FireHOL
FireHOL is a shell script designed as a wrapper for iptables written to ease the customization of the Linux kernel's firewall netfilter.
Developer(s) | Costa Tsaousis |
---|---|
Stable release | v3.1.6
/ August 13, 2018 |
Preview release | v3.1.5-rc1
/ September 17, 2017 |
Repository | |
Written in | Bash |
Operating system | Linux |
Type | Firewall |
License | GNU GPL v2+ |
Website | firehol github |
FireHOL does not have graphical user interface, but is configured through an easy to understand plain text configuration file. A further advantage of FireHOL is its friendliness to beginners - you don't have to worry about the answer packet because FireHOL first parses the configuration file and then sets the appropriate iptables rules to achieve the expected firewall behavior.
It is a large, complex BASH script file, depending on the iptables console tools rather than communicating with the kernel directly. This has the advantage of portability; any Linux system with iptables, BASH, and the appropriate tools can run it. Its main drawback is slower starting times, particularly on older systems. Since this delay only happens once per boot—or less, if the resulting rules are saved to disk—high performance for this is not generally important except in embedded systems.

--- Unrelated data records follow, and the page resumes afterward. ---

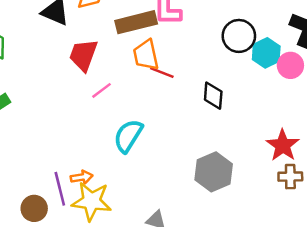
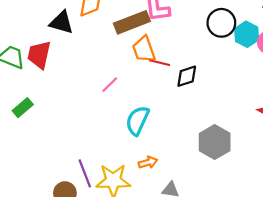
red trapezoid: (83, 55) -> (39, 55), moved
black diamond: (213, 96) -> (187, 76), moved, turned 75
orange arrow: (82, 177) -> (148, 162), moved

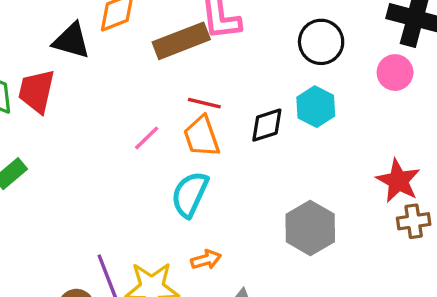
cyan hexagon: (247, 34) -> (316, 107), moved
orange trapezoid: (144, 49) -> (202, 136), moved
red line: (159, 63) -> (204, 103), moved

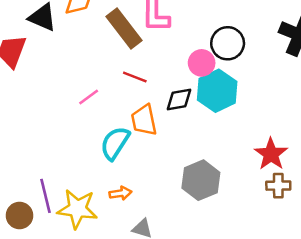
brown rectangle: (181, 41) -> (124, 28), turned 66
pink circle: (395, 73) -> (202, 63), moved
cyan hexagon: (316, 107) -> (217, 91), size x1.4
orange trapezoid: (202, 136) -> (144, 120), moved

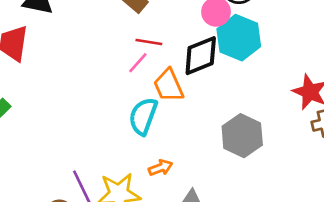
pink line: (89, 97) -> (138, 63), moved
black diamond: (179, 100) -> (201, 56), size x1.4

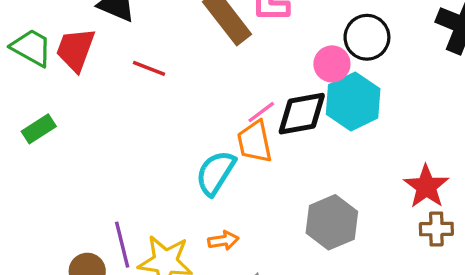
red line: (149, 42) -> (149, 68), moved
pink line: (138, 63) -> (261, 112), moved

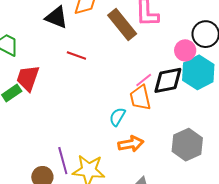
red trapezoid: (75, 50) -> (28, 78), moved
cyan semicircle: (216, 173) -> (117, 117), size x0.7
orange arrow: (223, 241) -> (131, 144), moved, size x1.4

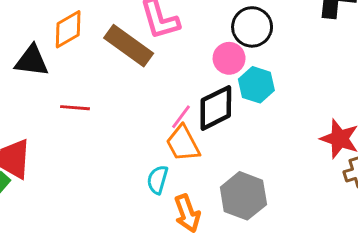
cyan hexagon: (198, 72) -> (256, 85), size x0.7
orange arrow: (131, 144) -> (187, 213), turned 95
gray hexagon: (187, 145) -> (243, 196), moved

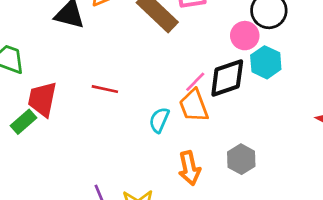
red line: (75, 108) -> (105, 89), moved
cyan semicircle: (158, 180) -> (159, 120), moved
gray hexagon: (243, 196) -> (241, 159), size x0.7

FireHOL also benefits from the shell's flexibility, being easily extended and configured to a high degree; FireHOL's configuration files are fully functional BASH scripts in of themselves. One can write scripts in normal shell syntax and they will operate as expected; one might loop a FireHOL statement to forward an entire set of ports, for example.
FireHOL is free software and open-source, distributed under the terms of the GNU General Public License.